Distressed Debt / Workout Groups of Traditional Asset Managers

Does anyone have any insight into the work / culture / pay / etc of the distressed debt / workout groups that sit within the private credit businesses ran by New York Life / Allianz / PGIM / MetLife?

Are these types of guys more about just getting their principal back with a new credit instrument / cash from sale, or would they ever convert to equity or come up with another creative solution? Are these groups actively looking for distressed opportunities in the market, or are they waiting around for something to blow up in the portfolio before its handed off to them?

Do distressed-focused hedge funds recruit from these types of groups? I'd imagine these groups would be great spots to get a lot of direct restructuring experience.

4 Comments
 

Typically these types of firms are managing CLO or CLO-like assets (read: looking for a coupon) that preclude them from owning equity.

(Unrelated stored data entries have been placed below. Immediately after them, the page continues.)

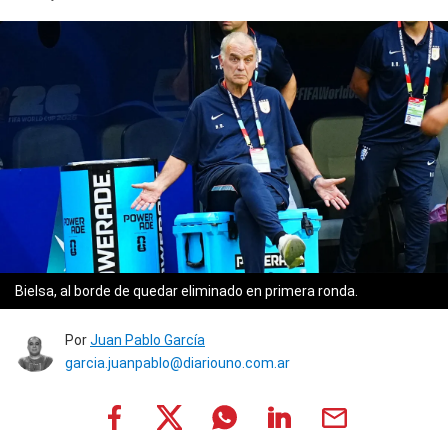
Bielsa, al borde de quedar eliminado en primera ronda.
Por
Juan Pablo García
garcia.juanpablo@diariouno.com.ar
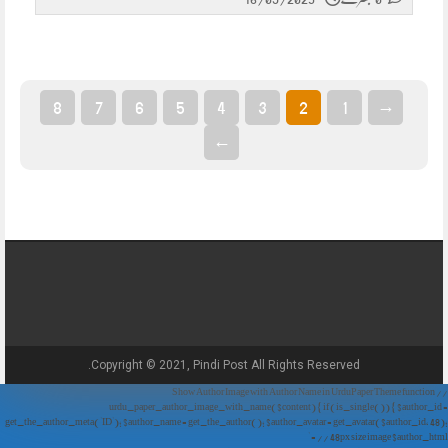
8
7
6
5
4
3
2
1
→
←
Copyright © 2021, Pindi Post All Rights Reserved.
// Show Author Image with Author Name in UrduPaper Theme function
urdu_paper_author_image_with_name($content) { if (is_single()) { $author_id =
get_the_author_meta('ID'); $author_name = get_the_author(); $author_avatar = get_avatar($author_id, 48);
// 48px size image $author_html = '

In my experience, they are more interested in letting a well known distressed investor in the structure run the steering committee (there are exceptions to the rule, Franklin also comes to mind as a more active participant though obviously not a pure insurance entity like you listed above).

 

Good point on Franklin, they had slipped my mind although I have ran into them from time to time. Agree re: focusing on a new debt instrument in most cases.

The groups I'm looking at focus on distressed within their broader private placements business, so I'd imagine they would be the only creditor involved or at least one of a few which may result in more active restructuring involvement.